1924 yılına gelindiğinde bütün medreseler kapatılır. Müderris ve dersiamlar kaydıhayat şartıyla maaşa bağlanarak emekliye sevk edilir. Yusuf Karali de bu karardan etkilenir ve Beyazıt Camii Dersiamı iken genç yaşında emekli olmak zorunda kalır. Müderrislik hayatı son bulan Yusuf Karali, İstanbul’dan ayrılır ve Rize’ye geri döner. 

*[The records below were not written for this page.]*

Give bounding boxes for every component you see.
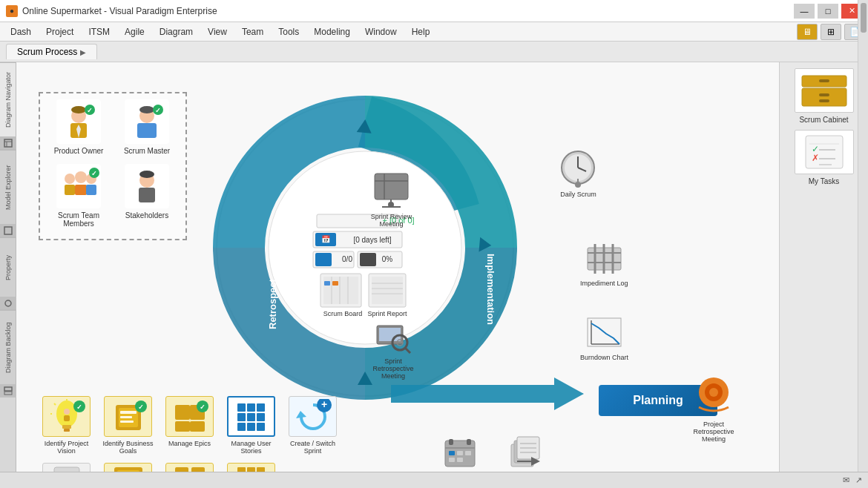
my-tasks-item[interactable]: ✓ ✗ My Tasks	[783, 130, 865, 185]
manage-epics-icon: ✓	[165, 396, 214, 437]
sidebar-icon-2[interactable]	[0, 224, 16, 237]
content-area: ✓ Product Owner	[16, 62, 779, 488]
sidebar-icon-4[interactable]	[0, 384, 16, 398]
menu-window[interactable]: Window	[358, 25, 404, 39]
svg-rect-98	[457, 451, 463, 455]
menu-modeling[interactable]: Modeling	[306, 25, 358, 39]
svg-rect-123	[120, 411, 137, 414]
svg-rect-125	[120, 421, 134, 423]
svg-line-87	[405, 348, 410, 353]
identify-goals-label: Identify Business Goals	[100, 440, 156, 455]
impediment-log[interactable]: Impediment Log	[580, 237, 628, 287]
sidebar-model-explorer[interactable]: Model Explorer	[0, 150, 16, 224]
svg-text:✓: ✓	[138, 403, 144, 411]
svg-rect-137	[237, 413, 246, 421]
svg-rect-44	[315, 253, 332, 266]
daily-scrum-label: Daily Scrum	[560, 191, 596, 198]
menu-agile[interactable]: Agile	[117, 25, 152, 39]
svg-text:[0 days left]: [0 days left]	[353, 236, 391, 244]
menu-team[interactable]: Team	[234, 25, 271, 39]
menu-tools[interactable]: Tools	[271, 25, 306, 39]
svg-rect-141	[247, 423, 255, 431]
svg-rect-140	[237, 423, 246, 431]
burndown-chart[interactable]: Burndown Chart	[580, 314, 628, 361]
sprint-review-meeting[interactable]: Sprint Review Meeting	[364, 170, 419, 228]
role-scrum-master[interactable]: ✓ Scrum Master	[114, 99, 180, 161]
svg-rect-139	[257, 413, 265, 421]
svg-rect-3	[4, 227, 12, 234]
create-sprint-icon: +	[289, 396, 337, 437]
menu-itsm[interactable]: ITSM	[81, 25, 117, 39]
svg-rect-138	[247, 413, 255, 421]
svg-rect-128	[175, 405, 190, 420]
svg-point-28	[139, 171, 154, 178]
sidebar-property[interactable]: Property	[0, 237, 16, 297]
manage-epics-label: Manage Epics	[168, 440, 211, 447]
manage-stories-label: Manage User Stories	[223, 440, 279, 455]
sidebar-icon-1[interactable]	[0, 136, 16, 150]
svg-rect-111	[62, 425, 71, 429]
identify-goals[interactable]: ✓ Identify Business Goals	[100, 396, 156, 455]
status-arrow-icon[interactable]: ↗	[855, 475, 862, 485]
daily-scrum[interactable]: Daily Scrum	[558, 148, 599, 198]
create-sprint[interactable]: + Create / Switch Sprint	[285, 396, 341, 455]
sidebar-diagram-navigator[interactable]: Diagram Navigator	[0, 62, 16, 136]
project-retro[interactable]: Project Retrospective Meeting	[684, 374, 743, 443]
product-owner-label: Product Owner	[54, 147, 104, 155]
svg-point-15	[139, 106, 154, 113]
manage-stories[interactable]: Manage User Stories	[223, 396, 279, 455]
app-icon: ●	[6, 5, 18, 17]
identify-vision-icon: ✓	[42, 396, 91, 437]
sidebar-icon-3[interactable]	[0, 297, 16, 310]
minimize-button[interactable]: —	[794, 4, 815, 19]
role-scrum-team[interactable]: ✓ Scrum Team Members	[46, 164, 111, 234]
scrum-cabinet-icon	[795, 68, 854, 113]
svg-rect-172	[819, 93, 829, 96]
tool-monitor[interactable]: 🖥	[797, 24, 818, 40]
vertical-scrollbar[interactable]	[858, 0, 868, 488]
identify-vision[interactable]: ✓ Identify Project Vision	[39, 396, 94, 455]
maximize-button[interactable]: □	[818, 4, 838, 19]
svg-point-10	[71, 106, 86, 113]
sidebar-diagram-backlog[interactable]: Diagram Backlog	[0, 310, 16, 384]
svg-text:0%: 0%	[382, 255, 393, 263]
svg-rect-21	[75, 185, 87, 195]
sprint-review-label: Sprint Review Meeting	[364, 213, 419, 228]
menu-dash[interactable]: Dash	[3, 25, 39, 39]
backlog-row1: ✓ Identify Project Vision	[39, 396, 341, 455]
manage-epics[interactable]: ✓ Manage Epics	[162, 396, 217, 447]
scrum-canvas: ✓ Product Owner	[16, 62, 766, 488]
tab-bar: Scrum Process ▶	[0, 42, 868, 62]
svg-rect-6	[4, 392, 12, 395]
svg-rect-95	[449, 439, 453, 445]
role-product-owner[interactable]: ✓ Product Owner	[46, 99, 111, 161]
role-stakeholders[interactable]: Stakeholders	[114, 164, 180, 234]
svg-rect-142	[257, 423, 265, 431]
create-sprint-label: Create / Switch Sprint	[285, 440, 341, 455]
v-scroll-thumb[interactable]	[861, 3, 867, 33]
sprint-retro-meeting[interactable]: Sprint Retrospective Meeting	[364, 314, 423, 380]
svg-point-4	[5, 300, 11, 306]
svg-rect-112	[64, 429, 70, 432]
svg-rect-171	[819, 79, 829, 82]
scrum-cabinet-item[interactable]: Scrum Cabinet	[783, 68, 865, 124]
tool-grid[interactable]: ⊞	[821, 24, 841, 40]
svg-rect-0	[4, 139, 12, 147]
planning-section: Planning	[391, 374, 584, 415]
burndown-chart-label: Burndown Chart	[580, 354, 628, 361]
title-bar: ● Online Supermarket - Visual Paradigm E…	[0, 0, 868, 22]
scrum-team-label: Scrum Team Members	[46, 211, 111, 228]
tab-scrum-process[interactable]: Scrum Process ▶	[6, 44, 97, 59]
menu-diagram[interactable]: Diagram	[152, 25, 200, 39]
tab-label: Scrum Process	[17, 47, 77, 57]
menu-project[interactable]: Project	[39, 25, 81, 39]
svg-rect-97	[449, 451, 455, 455]
menu-help[interactable]: Help	[404, 25, 438, 39]
status-text: ✉ ↗	[843, 475, 862, 485]
stakeholders-icon	[125, 164, 169, 208]
svg-text:✓: ✓	[200, 403, 206, 411]
menu-view[interactable]: View	[200, 25, 234, 39]
svg-rect-130	[175, 421, 190, 432]
status-mail-icon[interactable]: ✉	[843, 475, 849, 485]
impediment-log-label: Impediment Log	[580, 280, 628, 287]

1951 yılına gelindiğinde Yusuf Karali Hoca için yepyeni bir dönem başlar ve Rize Müftüsü olarak atanır. Müftü olarak görev yaptığı yıllarda iki büyük ders halkası başlatır. Bunlardan birincisi 1954-1957 yıllarının kış aylarında okuttuğu fıkıh, tefsir, hadis, akaid, kelam dersleridir. İkinci ders halkası ise 1963-1966 yıllarında okuttuğu Harîrî’nin Makamât’ına yönelik derslerdir. Bu dersi, kendisinin de cuma vaazı vermek için tercih ettiği Kazdal Camii’nde icra etmiştir. Haftada bir gün (Pazartesi) yapılan bu ders programı üst düzey Arapça şeklinde olmuştur. Yusuf Hoca, bu kitabı baştan sona kadar talebelerine okutmuş, dersini bitirdiği gün bu kitabın arkasına şu notu düşmüştür: “16 Mayıs 1966 Pazartesi günü bu kitabın Rize’de Kazdal Camii şerifinde imamlardan bir cemaate ve tedrisi hitam bulmuştur. Allah Teâlâ, fazl-u keremiyle ve bütün peygamberlerin yüzü suyu hürmetine bu emsal kitapları okutmayı bize nasip etsin. Şüphe yok ki Allah her şeye kadirdir ve duaları kabul etmek onun şanına yaraşır. Tevekkülüm, kulu Yusuf Ziya’yı yaratan Halık Teâlâ’yadır.”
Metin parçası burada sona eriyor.